David Chelimsky wrote:
On Fri, Nov 7, 2008 at 9:58 AM, David Chelimsky <[EMAIL PROTECTED]> wrote:
On Fri, Nov 7, 2008 at 9:54 AM, Matt Wynne <[EMAIL PROTECTED]> wrote:
One technique is to have a single noisy 'declarative' scenario that
explicitly walks around filling things in, then all the rest use more
'imperative' style steps where most of the detail is buried away.
You've got those backwards :)

declarative: when I fill in the form correctly
imperative: when I enter "David" in the "Name" field ....

Although - maybe we need to reconsider this naming, because you could
argue that either are declarative, whereas imperative, meaning
important/urgent, doesn't really convey the explicit nature. I think
abstract/concrete could work. Maybe general/specific.

Other ideas?

To me the words imperative and declarative make sense in the programming language context... and we are just applying it to roles instead of computers. For example, this is the explanation given in my programming languages book[1]:

...declarative languages, in which the focus is on *what* the computer is to do, and the imperative languages, in which the focus is on *how* the computer should do it.

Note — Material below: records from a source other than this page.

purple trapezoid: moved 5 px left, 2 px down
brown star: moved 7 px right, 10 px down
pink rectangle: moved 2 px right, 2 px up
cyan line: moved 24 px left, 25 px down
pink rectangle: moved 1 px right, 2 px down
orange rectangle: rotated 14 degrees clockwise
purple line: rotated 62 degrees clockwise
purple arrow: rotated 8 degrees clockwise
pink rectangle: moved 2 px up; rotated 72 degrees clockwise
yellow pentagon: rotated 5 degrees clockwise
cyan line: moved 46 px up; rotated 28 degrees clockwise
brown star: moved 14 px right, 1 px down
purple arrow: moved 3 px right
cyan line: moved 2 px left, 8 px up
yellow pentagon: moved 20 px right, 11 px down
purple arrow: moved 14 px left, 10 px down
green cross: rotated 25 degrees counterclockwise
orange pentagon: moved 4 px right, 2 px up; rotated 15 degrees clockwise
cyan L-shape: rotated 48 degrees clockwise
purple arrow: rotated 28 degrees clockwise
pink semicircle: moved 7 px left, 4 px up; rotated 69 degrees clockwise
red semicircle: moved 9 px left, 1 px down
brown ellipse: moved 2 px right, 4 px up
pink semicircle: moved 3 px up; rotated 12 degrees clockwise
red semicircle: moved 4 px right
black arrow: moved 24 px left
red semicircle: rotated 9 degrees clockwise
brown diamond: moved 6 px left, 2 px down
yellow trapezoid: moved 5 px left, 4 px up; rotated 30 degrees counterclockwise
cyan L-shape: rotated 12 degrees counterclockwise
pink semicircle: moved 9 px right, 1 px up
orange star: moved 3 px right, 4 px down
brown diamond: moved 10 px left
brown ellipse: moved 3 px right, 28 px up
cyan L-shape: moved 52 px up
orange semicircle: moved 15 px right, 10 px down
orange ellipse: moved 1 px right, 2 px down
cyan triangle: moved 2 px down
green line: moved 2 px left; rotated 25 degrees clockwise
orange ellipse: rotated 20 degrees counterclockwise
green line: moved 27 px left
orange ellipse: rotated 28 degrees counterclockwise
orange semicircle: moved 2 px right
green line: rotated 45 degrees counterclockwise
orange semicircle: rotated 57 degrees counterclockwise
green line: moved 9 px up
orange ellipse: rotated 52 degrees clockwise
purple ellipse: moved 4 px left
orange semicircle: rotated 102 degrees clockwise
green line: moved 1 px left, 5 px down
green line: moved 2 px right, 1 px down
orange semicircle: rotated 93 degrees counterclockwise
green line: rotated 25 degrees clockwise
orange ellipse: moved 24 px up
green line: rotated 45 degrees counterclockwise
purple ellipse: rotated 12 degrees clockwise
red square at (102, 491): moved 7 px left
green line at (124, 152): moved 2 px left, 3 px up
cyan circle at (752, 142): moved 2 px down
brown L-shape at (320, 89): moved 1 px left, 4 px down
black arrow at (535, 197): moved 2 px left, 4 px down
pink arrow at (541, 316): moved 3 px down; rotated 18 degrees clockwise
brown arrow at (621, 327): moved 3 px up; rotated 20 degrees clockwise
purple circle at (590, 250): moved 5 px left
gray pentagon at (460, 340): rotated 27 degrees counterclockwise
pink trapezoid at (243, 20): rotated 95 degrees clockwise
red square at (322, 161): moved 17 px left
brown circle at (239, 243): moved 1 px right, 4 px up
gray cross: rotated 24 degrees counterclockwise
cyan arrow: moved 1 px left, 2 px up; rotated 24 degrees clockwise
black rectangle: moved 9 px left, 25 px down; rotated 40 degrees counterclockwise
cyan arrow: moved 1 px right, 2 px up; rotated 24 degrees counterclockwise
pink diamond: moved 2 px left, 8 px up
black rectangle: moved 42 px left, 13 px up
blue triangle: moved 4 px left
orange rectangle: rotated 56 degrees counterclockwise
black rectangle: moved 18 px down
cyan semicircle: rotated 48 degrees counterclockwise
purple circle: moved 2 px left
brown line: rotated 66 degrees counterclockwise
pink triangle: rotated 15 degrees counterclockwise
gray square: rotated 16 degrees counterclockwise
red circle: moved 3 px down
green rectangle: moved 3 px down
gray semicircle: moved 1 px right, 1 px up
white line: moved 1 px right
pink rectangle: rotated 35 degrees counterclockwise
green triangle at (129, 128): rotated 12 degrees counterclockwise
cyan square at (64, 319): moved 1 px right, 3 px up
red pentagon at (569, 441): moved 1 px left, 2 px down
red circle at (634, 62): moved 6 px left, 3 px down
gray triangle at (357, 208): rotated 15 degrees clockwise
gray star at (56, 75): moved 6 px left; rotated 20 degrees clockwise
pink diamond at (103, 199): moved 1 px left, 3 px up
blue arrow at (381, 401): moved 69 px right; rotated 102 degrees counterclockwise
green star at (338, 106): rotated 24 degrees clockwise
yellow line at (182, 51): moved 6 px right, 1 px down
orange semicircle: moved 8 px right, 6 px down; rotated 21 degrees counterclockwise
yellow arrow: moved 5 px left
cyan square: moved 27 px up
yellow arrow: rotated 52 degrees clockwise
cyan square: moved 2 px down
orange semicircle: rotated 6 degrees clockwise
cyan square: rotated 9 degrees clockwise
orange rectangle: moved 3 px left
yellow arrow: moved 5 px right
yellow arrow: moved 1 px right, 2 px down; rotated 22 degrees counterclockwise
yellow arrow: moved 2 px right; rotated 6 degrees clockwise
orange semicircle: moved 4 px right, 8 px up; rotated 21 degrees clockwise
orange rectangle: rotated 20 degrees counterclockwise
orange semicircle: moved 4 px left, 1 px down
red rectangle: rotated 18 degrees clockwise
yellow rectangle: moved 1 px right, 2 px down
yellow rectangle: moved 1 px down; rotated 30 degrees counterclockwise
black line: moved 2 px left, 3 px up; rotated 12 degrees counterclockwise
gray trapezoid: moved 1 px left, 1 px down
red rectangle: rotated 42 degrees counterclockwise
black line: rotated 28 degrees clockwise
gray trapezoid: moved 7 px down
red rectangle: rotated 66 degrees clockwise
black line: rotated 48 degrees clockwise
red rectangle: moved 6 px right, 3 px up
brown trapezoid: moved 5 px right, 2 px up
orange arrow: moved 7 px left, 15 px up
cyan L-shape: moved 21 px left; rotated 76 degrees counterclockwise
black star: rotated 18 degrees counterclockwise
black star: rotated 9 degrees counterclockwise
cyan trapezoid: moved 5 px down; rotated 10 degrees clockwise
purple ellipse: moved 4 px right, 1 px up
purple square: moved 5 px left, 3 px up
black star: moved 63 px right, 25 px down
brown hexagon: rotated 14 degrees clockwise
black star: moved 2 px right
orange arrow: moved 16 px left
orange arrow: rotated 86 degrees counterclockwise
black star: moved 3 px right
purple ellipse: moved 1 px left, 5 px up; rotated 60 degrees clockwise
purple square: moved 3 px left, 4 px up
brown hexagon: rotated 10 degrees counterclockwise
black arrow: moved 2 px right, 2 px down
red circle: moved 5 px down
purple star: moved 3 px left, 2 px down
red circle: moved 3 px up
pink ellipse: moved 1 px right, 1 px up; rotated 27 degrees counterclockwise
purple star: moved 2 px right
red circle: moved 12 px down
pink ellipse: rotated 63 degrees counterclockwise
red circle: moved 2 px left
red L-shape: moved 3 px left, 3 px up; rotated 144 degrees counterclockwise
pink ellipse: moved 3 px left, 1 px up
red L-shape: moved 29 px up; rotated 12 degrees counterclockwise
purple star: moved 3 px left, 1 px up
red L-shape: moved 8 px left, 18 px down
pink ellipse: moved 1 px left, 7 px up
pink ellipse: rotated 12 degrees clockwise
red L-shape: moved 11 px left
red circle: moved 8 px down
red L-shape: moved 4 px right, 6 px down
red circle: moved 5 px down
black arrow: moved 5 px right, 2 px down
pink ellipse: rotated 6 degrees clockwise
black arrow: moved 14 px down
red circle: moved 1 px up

Now swap out languages with scenarios and computer with user role:

...declarative scenarios, in which the focus is on *what* the role is to do, and the imperative scenarios, in which the focus is on *how* the role should do it.

So, I don't see the word imperative meaning urgent, I see it meaning explicit. While declarative means the scenario is at a higher level and not concerned with exactly how the scenario is implemented (much like use cases.)

That said these terms are programming terms so probably aren't the best if they are to be customer facing. I like general/specific.